Rusya'nın Sofya Ortaelçisi Savinskiy'nin3 29 Temmuz 1914 tarihinde Rusya Dışişleri Bakanlığı'na gönderdiği gizli telgraf, Bulgaristan'ın Birinci Dünya Savaşı'ndaki tarafsızlığı meselesiyle ilgiliydi. Savinskiy bu telgrafında Bulgaristan'ın tarafsızlığının uzun sürmeyeceğini belirtmekteydi. Bunun nedeni Bulgaristan'ın Avusturya'dan aldığı cesaretti. Rus Ortaelçiye göre Avusturya, Makedonya'yı ele geçirmek ya da özerkliğini sağlamak istiyordu. Bu sebeple Rusya, Sırbistan'ın yıkılmaması için mücadele etmeliydi ve Avusturya hiçbir zaman Bulgaristan'da kazanç elde etmemeliydi. Aksi takdirde Bulgaristan'daki Rus yanlısı parti sonsuza kadar sona erer ve bu durum Rusya açısından Bulgaristan'da ciddi kayıplara neden olabilirdi. Savinskiy ayrıca, Bulgaristan Başbakanı Radoslavov'a4 Avusturya'nın tekliflerinin kabul edilmemesi yönünde telkinlerde bulunduğunu da telgrafının sonuna eklemişti (Tsarskaya Rossiya 1923:No:151,No:3).

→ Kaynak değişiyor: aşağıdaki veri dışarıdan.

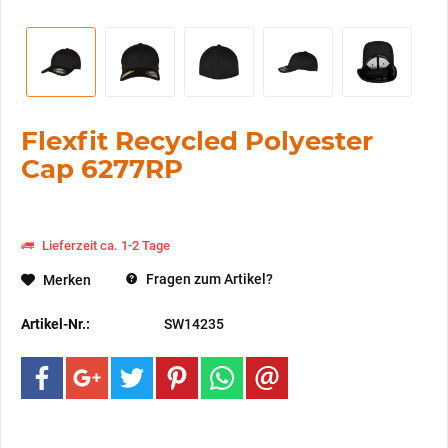
Flexfit Recycled Polyester
Cap 6277RP
Lieferzeit ca. 1-2 Tage
Fragen zum Artikel?
Merken
Artikel-Nr.:
SW14235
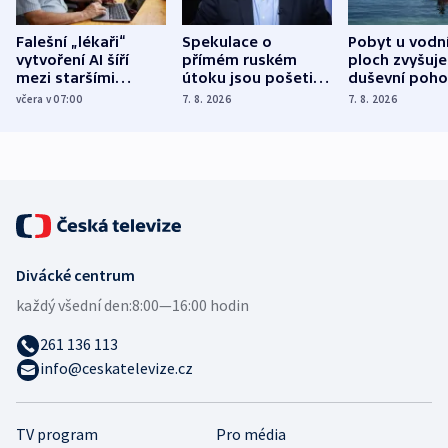
Falešní „lékaři“
Spekulace o
Pobyt u vodn
vytvoření AI šíří
přímém ruském
ploch zvyšuje
mezi staršími
útoku jsou pošetilé,
duševní poho
Poláky nebezpečné
míní estonský
ukázala
včera v 07:00
7. 8. 2026
7. 8. 2026
zdravotní rady
bezpečnostní
mezinárodní 
expert
Divácké centrum
každý všední den:
8:00—16:00 hodin
261 136 113
info@ceskatelevize.cz
TV program
Pro média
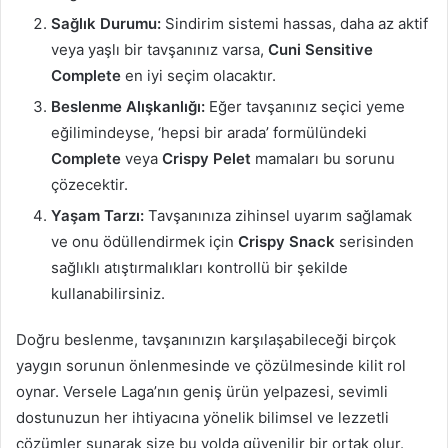
Sağlık Durumu:
Sindirim sistemi hassas, daha az aktif
veya yaşlı bir tavşanınız varsa,
Cuni Sensitive
Complete
en iyi seçim olacaktır.
Beslenme Alışkanlığı:
Eğer tavşanınız seçici yeme
eğilimindeyse, ‘hepsi bir arada’ formülündeki
Complete
veya
Crispy Pelet
mamaları bu sorunu
çözecektir.
Yaşam Tarzı:
Tavşanınıza zihinsel uyarım sağlamak
ve onu ödüllendirmek için
Crispy Snack
serisinden
sağlıklı atıştırmalıkları kontrollü bir şekilde
kullanabilirsiniz.
Doğru beslenme, tavşanınızın karşılaşabileceği birçok
yaygın sorunun önlenmesinde ve çözülmesinde kilit rol
oynar. Versele Laga’nın geniş ürün yelpazesi, sevimli
dostunuzun her ihtiyacına yönelik bilimsel ve lezzetli
çözümler sunarak size bu yolda güvenilir bir ortak olur.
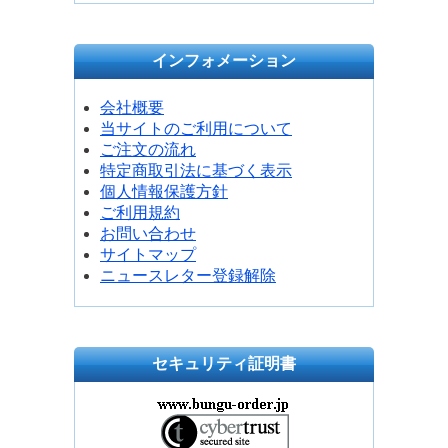
インフォメーション
会社概要
当サイトのご利用について
ご注文の流れ
特定商取引法に基づく表示
個人情報保護方針
ご利用規約
お問い合わせ
サイトマップ
ニュースレター登録解除
セキュリティ証明書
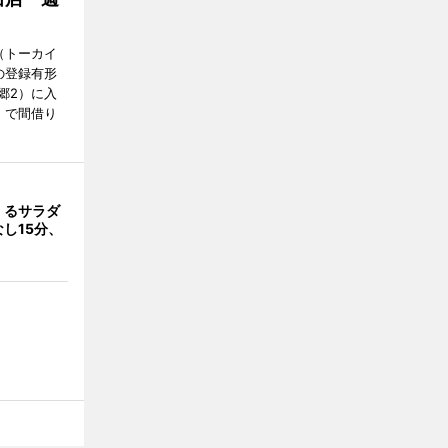
Y（トーカイ
の登録有形
郷2）に入
」で間借り
くるサラダ
し15分、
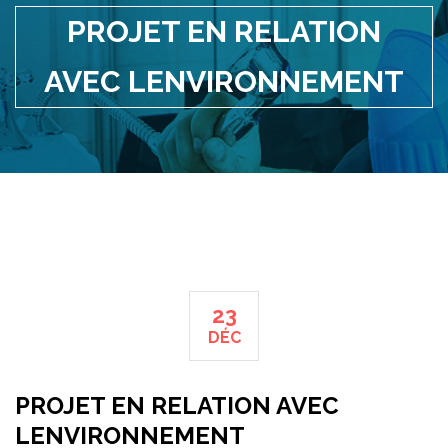
PROJET EN RELATION
AVEC LENVIRONNEMENT
23
DÉC
PROJET EN RELATION AVEC
LENVIRONNEMENT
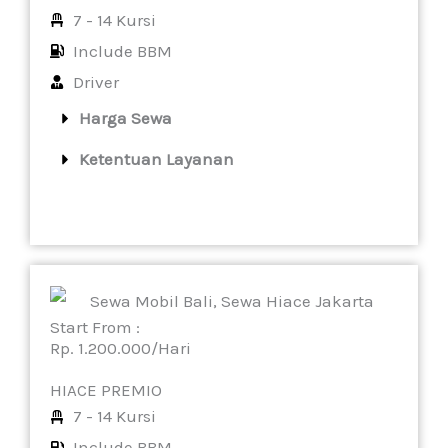
7 - 14 Kursi
Include BBM
Driver
Harga Sewa
Ketentuan Layanan
Start From :
Rp. 1.200.000/Hari
HIACE PREMIO
7 - 14 Kursi
Include BBM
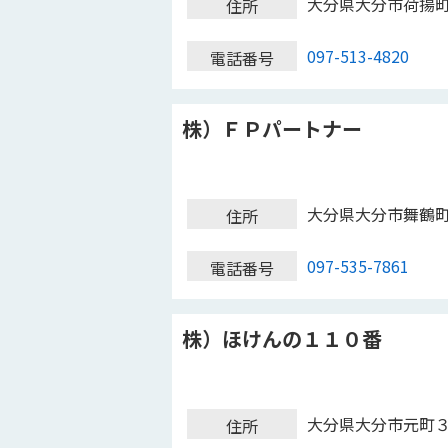
大分県大分市荷揚
住所
097-513-4820
電話番号
株）ＦＰパートナー
大分県大分市舞鶴
住所
097-535-7861
電話番号
株）ほけんの１１０番
大分県大分市元町
住所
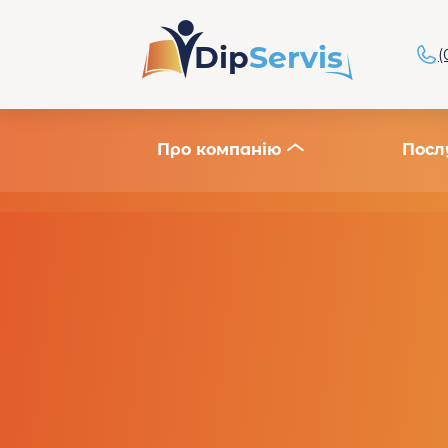
Dip
Servis
(
Про компанію
Посл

3Aleksandr Aleksandroviç Savinskiy, Rus Diplomat. 1911 yılında Rusya Dışişleri Bakanlığı Kançılarya Direktörü görevinde bulundu. 1912-1913 yılları arasında Stokholm Ortaelçisi ve 1913-1915 yılları arasında Sofya Ortaelçisi olarak görev yaptı. ( Tsarskaya Rossiya 1923: 297-300)

4 Vasil Hristov Radoslavov, Bulgar devlet adamı. 1913-1918 yılları arasında Başbakanlık görevinde bulunmuştur. ( Tsarskaya Rossiya 1923: 297-300)

(5)

5

Savinskiy'nin, Bulgaristan Başbakanı Radoslavov'a, Avusturya'nın tekliflerini kabul etmemesi yönündeki telkinleri boşuna değildi. Zira Savinskiy'nin 14 Mart 1914 tarihinde Rusya Dışişleri Bakanlığı'na gönderdiği telgrafın konusu, Avusturya'nın Bulgaristan'a sunduğu 300 milyon Frank para yardımı teklifiydi. Savinskiy bu bilgiyi, Rusya Ticaret Bakanlığı'nın Viyana'daki temsilciliğinden edinmişti ve bu bilgi kendisine, çok güvenilir bir kaynaktan gelmişti. Hatta Avusturya'nın bu mali yardımı, bankalar aracılığıyla değil bizzat Ferdinand'ın şahsına verilecekti. Dolayısıyla Avusturya, Bulgaristan'ı yanına alabilmek için yüksek miktarda mali yardımları sağlamak konusunda kararlıydı (Mejdunarodnıe Otnoşeniya 1914:No:52, No:9).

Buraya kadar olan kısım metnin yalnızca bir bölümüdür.